Dava, ticari çerçeve kredi sözleşmesi kapsamında kullanılan kredinin erken kapatılması nedeniyle tahsil edilen komisyonun istirdadı istemine ilişkin olup, mahkemece, Dairemiz bozma ilamına uyularak davanın kabulüne karar verilmiş, karara karşı her iki taraf vekillerince temyiz kanun yoluna başvurulmuştur. Mahkemece, davalı vekilinin temyiz başvurusunun süre yönünden reddine ek karar ile karar verilmesi üzerine bu kez ek karar da davalı vekili tarafından temyiz edilmiştir.
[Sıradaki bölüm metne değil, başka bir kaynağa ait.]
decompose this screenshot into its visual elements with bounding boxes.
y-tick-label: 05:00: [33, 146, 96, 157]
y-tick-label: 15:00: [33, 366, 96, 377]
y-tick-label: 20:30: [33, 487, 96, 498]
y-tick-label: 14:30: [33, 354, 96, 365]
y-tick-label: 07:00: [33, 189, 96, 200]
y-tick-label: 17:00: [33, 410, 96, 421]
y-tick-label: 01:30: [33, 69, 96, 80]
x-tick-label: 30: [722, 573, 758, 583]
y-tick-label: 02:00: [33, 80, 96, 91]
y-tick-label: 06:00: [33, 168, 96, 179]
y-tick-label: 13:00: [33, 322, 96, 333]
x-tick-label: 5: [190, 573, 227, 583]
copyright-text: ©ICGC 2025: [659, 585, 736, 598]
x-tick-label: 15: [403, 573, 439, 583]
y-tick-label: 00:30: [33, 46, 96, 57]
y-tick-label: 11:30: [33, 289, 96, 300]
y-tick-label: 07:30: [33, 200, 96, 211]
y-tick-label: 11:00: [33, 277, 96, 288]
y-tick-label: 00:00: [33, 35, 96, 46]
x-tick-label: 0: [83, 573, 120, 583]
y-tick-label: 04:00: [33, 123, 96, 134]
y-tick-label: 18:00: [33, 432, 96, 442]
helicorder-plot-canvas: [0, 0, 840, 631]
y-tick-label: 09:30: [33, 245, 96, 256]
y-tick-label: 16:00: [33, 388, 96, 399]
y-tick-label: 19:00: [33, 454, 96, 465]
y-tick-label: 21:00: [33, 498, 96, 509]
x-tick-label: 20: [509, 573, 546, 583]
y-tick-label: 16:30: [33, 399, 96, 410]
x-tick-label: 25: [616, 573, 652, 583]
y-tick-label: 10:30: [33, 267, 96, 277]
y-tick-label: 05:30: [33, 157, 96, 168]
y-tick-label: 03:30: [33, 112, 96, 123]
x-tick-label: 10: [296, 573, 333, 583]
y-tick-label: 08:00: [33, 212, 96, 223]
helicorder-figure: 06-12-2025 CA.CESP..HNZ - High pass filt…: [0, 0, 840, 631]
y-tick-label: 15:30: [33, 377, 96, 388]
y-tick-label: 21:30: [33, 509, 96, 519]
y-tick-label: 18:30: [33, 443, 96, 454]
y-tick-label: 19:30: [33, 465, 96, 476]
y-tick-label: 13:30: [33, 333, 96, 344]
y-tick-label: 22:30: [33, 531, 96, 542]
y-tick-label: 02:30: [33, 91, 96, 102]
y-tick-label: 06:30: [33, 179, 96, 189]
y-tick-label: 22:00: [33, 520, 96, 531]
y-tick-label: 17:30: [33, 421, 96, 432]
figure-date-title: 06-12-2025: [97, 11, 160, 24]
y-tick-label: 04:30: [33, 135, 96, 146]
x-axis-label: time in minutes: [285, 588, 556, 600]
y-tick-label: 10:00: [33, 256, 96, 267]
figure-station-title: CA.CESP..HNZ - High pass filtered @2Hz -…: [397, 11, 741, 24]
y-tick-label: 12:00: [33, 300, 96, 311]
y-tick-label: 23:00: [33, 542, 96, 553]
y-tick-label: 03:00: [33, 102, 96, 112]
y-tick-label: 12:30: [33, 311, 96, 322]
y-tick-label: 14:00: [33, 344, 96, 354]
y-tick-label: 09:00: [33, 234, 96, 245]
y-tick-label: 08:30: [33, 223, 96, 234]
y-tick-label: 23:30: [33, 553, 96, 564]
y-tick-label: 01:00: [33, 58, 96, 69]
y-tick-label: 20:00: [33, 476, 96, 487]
1- Davalı vekilinin temyiz başvurusu yönünden; dosyadaki yazılara, kararın dayandığı gerektirici sebepler ile HMK'nın 352/1.maddesi uyarınca temyiz isteminin süresinde yapılmadığı yönündeki tespitin usul ve yasaya uygun olmasına göre, Bölge Adliye Mahkemesi ek kararının onanması gerekmiştir.
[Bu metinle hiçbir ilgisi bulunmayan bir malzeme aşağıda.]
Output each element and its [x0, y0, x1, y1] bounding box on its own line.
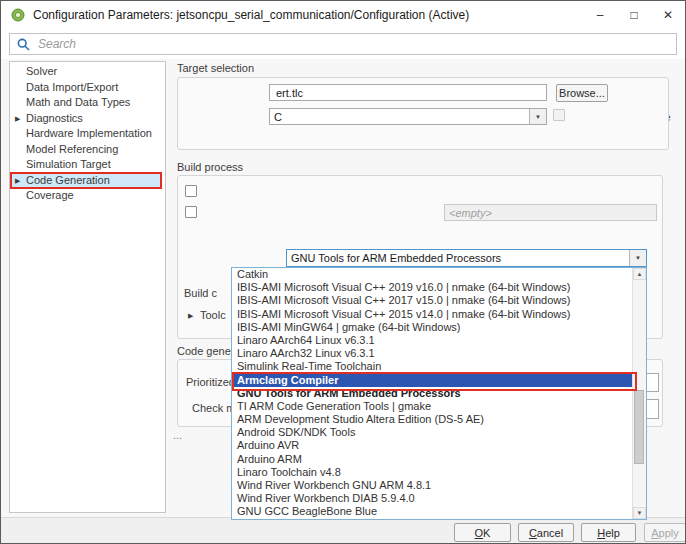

2- Davacı vekilinin temyiz başvurusu yönünden ise; dosyadaki yazılara, Bölge Adliye Mahkemesince HMK'nın 373/3. maddesi uyarınca uyulan bozma kararı gereğince hüküm verilmiş olmasına ve delillerin takdirinde bir isabetsizlik bulunmamasına göre, davacı vekilinin bütün temyiz itirazları yerinde değildir.
SONUÇ: Yukarıda (1) numaralı bentte açıklanan nedenlerden dolayı, davalı vekilinin bütün temyiz itirazlarının reddiyle usul ve kanuna uygun bulunan Bölge Adliye Mahkemesinin 01.12.2020 tarihli ek kararının ONANMASINA, (2) numaralı bentte açıklanan nedenlerle, davacı vekilinin temyiz isteminin reddi ile Bölge Adliye Mahkemesince verilen kararın HMK'nın 370/1.maddesi uyarınca ONANMASINA, HMK'nın 372. maddesi uyarınca işlem yapılmak üzere dava dosyasının İlk Derece Mahkemesine, kararın bir örneğinin Bölge Adliye Mahkemesine gönderilmesine, aşağıda yazılı bakiye 26,30 TL temyiz ilam harcının temyiz eden davacıdan alınmasına, istek halinde aşağıda yazılı 2.580,70 TL harcının temyiz eden davalıya iadesine, 30/03/2022 tarihinde kesin olarak oybirliğiyle karar verildi.